制度開始以来初めて、通信機能を持つ用具の範囲が大幅に拡張される方向に舵を切った今回の見直しは、介護現場が抱える課題に対して“デジタルの力”で応える姿勢の表れでもある。
時代遅れだった旧ルール 「分離可能」から「実用重視」へ
現行制度では、通信機能を備えた機器について「通信モジュールが物理的に分離できること」が事実上の条件となっていた。そのため、車いすや歩行器に位置情報通知などの高度な機能を搭載しても、通信部が一体型であれば保険給付の対象外となっていた。こうした規定は、もはや現場の実情やテクノロジーの進化にそぐわないと長らく指摘されていた。
今回の見直しでは、GPSで居場所を家族に通知できる車いすや、使用状況や故障を知らせるスマート歩行器などが貸与対象となる。認知症高齢者の徘徊を感知するシステムについても、これまで自宅に設置された端末との通信に限っていた制限を緩和し、外部のサーバーやスマホとの通信を許可する方向で見直す。
「ようやく時代に追いついた。現場の声が届いた証拠」
「家族にとっては本当にありがたい。位置情報は命綱になる」
「高齢者の見守りと自立の両立にはスマート化が不可欠」
「これまで“一体型はNG”だったのが不思議なくらい」
「もっと早く実現すべきだったが、まずは評価したい」
課題は「通信料とサブスク費」 給付対象外は維持
一方で、すべてが保険給付の対象となるわけではない。厚労省は、スマート機器本体の貸与には給付を適用するが、通信料金(月額)、モバイル回線の環境整備(モデム・ルーターなど)、スマホ・タブレットの導入費用、アプリのサブスクリプション費などは引き続き「自己負担」とする方針を維持している。
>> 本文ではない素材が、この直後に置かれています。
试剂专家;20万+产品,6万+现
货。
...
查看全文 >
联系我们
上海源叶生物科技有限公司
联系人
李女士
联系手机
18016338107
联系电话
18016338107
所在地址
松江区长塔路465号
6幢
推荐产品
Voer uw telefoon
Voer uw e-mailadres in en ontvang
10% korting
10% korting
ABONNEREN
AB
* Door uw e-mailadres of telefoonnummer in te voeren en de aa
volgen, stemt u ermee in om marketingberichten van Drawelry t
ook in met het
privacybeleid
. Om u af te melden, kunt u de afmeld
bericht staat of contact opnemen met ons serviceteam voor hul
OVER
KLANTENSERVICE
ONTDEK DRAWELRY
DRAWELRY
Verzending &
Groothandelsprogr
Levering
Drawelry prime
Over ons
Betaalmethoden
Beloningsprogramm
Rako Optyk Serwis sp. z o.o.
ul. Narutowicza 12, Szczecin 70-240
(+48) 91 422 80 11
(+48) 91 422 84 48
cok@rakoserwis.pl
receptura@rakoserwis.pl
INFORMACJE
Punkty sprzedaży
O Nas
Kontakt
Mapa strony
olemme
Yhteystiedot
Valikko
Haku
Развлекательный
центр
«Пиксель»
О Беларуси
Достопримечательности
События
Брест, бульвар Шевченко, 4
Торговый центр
このため、「機器は借りられても使えない」という“通信貧困”が一部高齢者世帯で発生する可能性も否定できず、自治体や介護事業者による補助制度の併用、または地域支援の仕組みづくりが求められそうだ。
また、スマート機器の導入が現場で混乱を招かないよう、厚労省は今後、通知の改正にあわせてQ&A集や事務連絡を発出し、制度の周知と理解促進を図るとしている。
「福祉×IT」の次なる課題は現場運用と公平性
今回の見直しは「小さな一歩」でありながらも、超高齢社会の日本が直面するケアの質と量の両立に向けた、大きな転換点でもある。厚労省の担当者は会議で「テクノロジーの力で社会課題を解決することが福祉用具の新しい使命」と明言した。
しかし、こうした機器の活用には、現場でのICTリテラシー、障害対応、プライバシー管理、緊急時の運用体制など課題も山積している。導入が都市部中心となり、地方や低所得層との“ケア格差”が広がる恐れもある。機器の提供だけでなく、教育・研修・サポート体制の充実も不可欠だ。
制度が追いついた今、次は現場が追いつけるかが問われている。単なる「貸与対象の拡大」にとどまらず、真の意味で「誰もが使える福祉テクノロジー」となるためには、自治体や事業者の創意工夫と支援がカギを握るだろう。